LeBron James almost made the Detroit Pistons regret getting bored.

James scored 23 of his 30 points in the second half, but Rasheed Wallace had 29 points and Tayshaun Prince added 20 to lead Detroit to a 97-91 victory over the Cleveland Cavaliers on Tuesday night -- and a 2-0 lead in their second-round series.

"We had the game going through three quarters, and we got a little lax," Detroit's Chauncey Billups said. "We came away from our defensive scheme, and LeBron started to hurt us."

James didn't reach double figures until midway through the third quarter, then he led a fourth-quarter rally with jumpers and driving layups through a sea of Pistons.

Cleveland pulled to 87-78 after a 10-2 run before Ben Wallace made a fadeaway shot off his own miss and Rasheed Wallace followed with a 3-pointer, forcing the Cavs to call a timeout down by 14 points with 4:31 left.

James wouldn't let the Cavs go away.

His three-point play made it 92-87 with 1:13 left, but Richard Hamilton scored a three-point play on the ensuing possession and both players traded free throws in the final seconds.

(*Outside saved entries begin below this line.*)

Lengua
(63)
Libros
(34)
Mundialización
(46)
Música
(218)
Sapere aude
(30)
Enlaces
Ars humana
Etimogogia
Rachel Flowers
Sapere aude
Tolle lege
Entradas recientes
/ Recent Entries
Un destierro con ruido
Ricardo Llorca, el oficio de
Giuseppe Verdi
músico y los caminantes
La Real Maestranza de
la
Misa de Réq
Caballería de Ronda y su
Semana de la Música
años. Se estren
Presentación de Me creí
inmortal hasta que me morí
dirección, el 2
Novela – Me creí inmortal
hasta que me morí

"We kept our composure and gave them a run for their money," James said.

For three-plus quarters, it didn't look like there was much James or the Cavs, who advanced in the playoffs for the first time since 1993, could do against the two-time defending Eastern Conference champions at either end of the court.

After leading by just two points, Detroit took control of Game 2 -- and perhaps the best-of-seven series -- with a 13-0 run late in the first quarter and early in the second. The burst grew to 19-3 and the Pistons led by 18 before the Cavs ended a field-goal drought that lasted more than seven minutes.

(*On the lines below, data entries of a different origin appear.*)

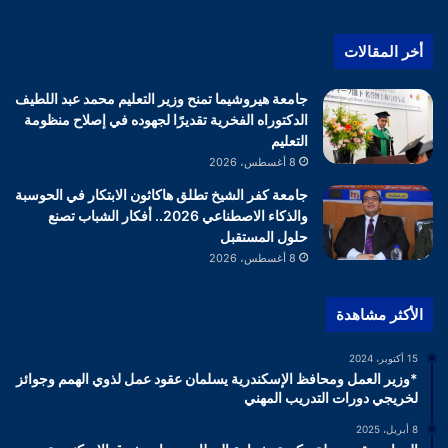
أخر المقالات
جامعة هيروشيما تمنح وزير التعليم محمد عبد اللطيف
الدكتوراه الفخرية تقديرًا لجهوده في إصلاح منظومة
التعليم
8 أغسطس، 2026
جامعة كفر الشيخ تطلق هاكاثون الابتكار في الحوسبة
والذكاء الاصطناعي 2026.. أفكار الشباب تصنع
حلول المستقبل
8 أغسطس، 2026
الأكثر مشاهدة
15 أكتوبر، 2024
*وزير العمل ومحافظ الإسكندرية يسلمان عقود عمل لذوي الهمم وجوائز
لخريجي دورات التدريب المهني
8 أبريل، 2025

"Our guys have the ability to lock down," Detroit coach Flip Saunders said. "As a coach, you hate the term 'Flip the switch,' but there's no question they have the ability to do that."

The Pistons were coasting until the Cavs suddenly showed signs of life midway through the fourth quarter.

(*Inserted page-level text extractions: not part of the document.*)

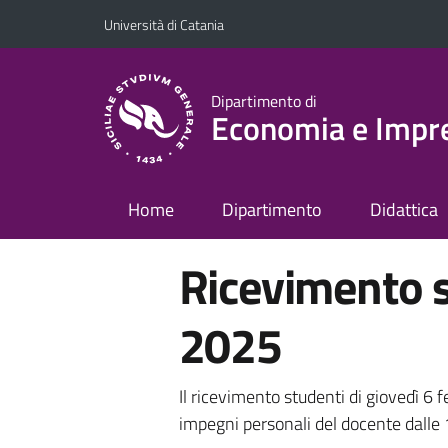
Vai al contenuto principale
Vai al menu di navigazione
Università di Catania
Dipartimento di
Economia e Impr
Home
Dipartimento
Didattica
Ricevimento s
2025
Il ricevimento studenti di giovedì 6 f
impegni personali del docente dalle 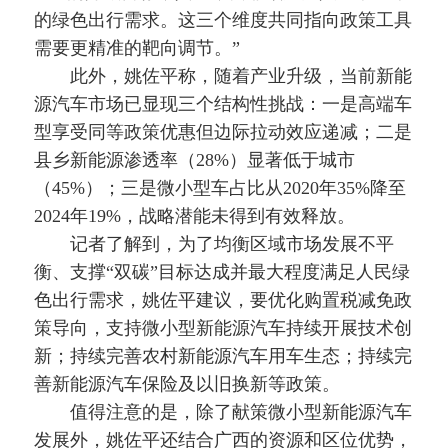
的绿色出行需求。这三个维度共同指向政策工具
需要更精准的靶向调节。”
此外，姚佐平称，随着产业升级，当前新能
源汽车市场已显现三个结构性挑战：一是高端车
型享受同等政策优惠但边际拉动效应递减；二是
县乡新能源渗透率（28%）显著低于城市
（45%）；三是微小型车占比从2020年35%降至
2024年19%，战略潜能未得到有效释放。
记者了解到，为了均衡区域市场发展不平
衡、支撑“双碳”目标达成并最大程度满足人民绿
色出行需求，姚佐平建议，要优化购置税减免政
策导向，支持微小型新能源汽车持续开展技术创
新；持续完善农村新能源汽车用车生态；持续完
善新能源汽车保险及以旧换新等政策。
值得注意的是，除了献策微小型新能源汽车
发展外，姚佐平还结合广西的资源和区位优势，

The Cavs -- who lost Sunday by 27 points in a game that wasn't as close as the score indicated -- will have plenty of time to search for a solution to turn the series around because Game 3 isn't until Saturday in Cleveland.

Cavs coach Mike Brown was so desperate late in the first half Tuesday that he resorted to a hack-a-Ben strategy, having his players intentionally foul Ben Wallace late in the first half. The tactic backfired, perhaps because Brown might've sent his players a message that they couldn't slow the Pistons down any other way.

When Brown instructed his players to foul Wallace, Detroit was ahead by 16. After Wallace went 2-of-4 from the line and Rasheed Wallace made a 3-pointer off the glass, the Cavs were trailing by 21.

"I've seen it before, but not in the first half," Billups said. "I was shocked. We were pretty much like, `Wow, they showed their trump card.' But when you're a coach, especially a young coach, and you're playing a veteran group like ours, after a tough Game 1, you can get a little desperate.

"He was just trying to help his team out, and it didn't work."

Brown acknowledged that he didn't like telling his player to put Wallace on the line.

"But I didn't want to use all of my timeouts, and I wanted to stop the bleeding," he said.

Hamilton finished with 17 points, Billups had 15 points and seven assists, and Ben Wallace added 10 points and 15 rebounds.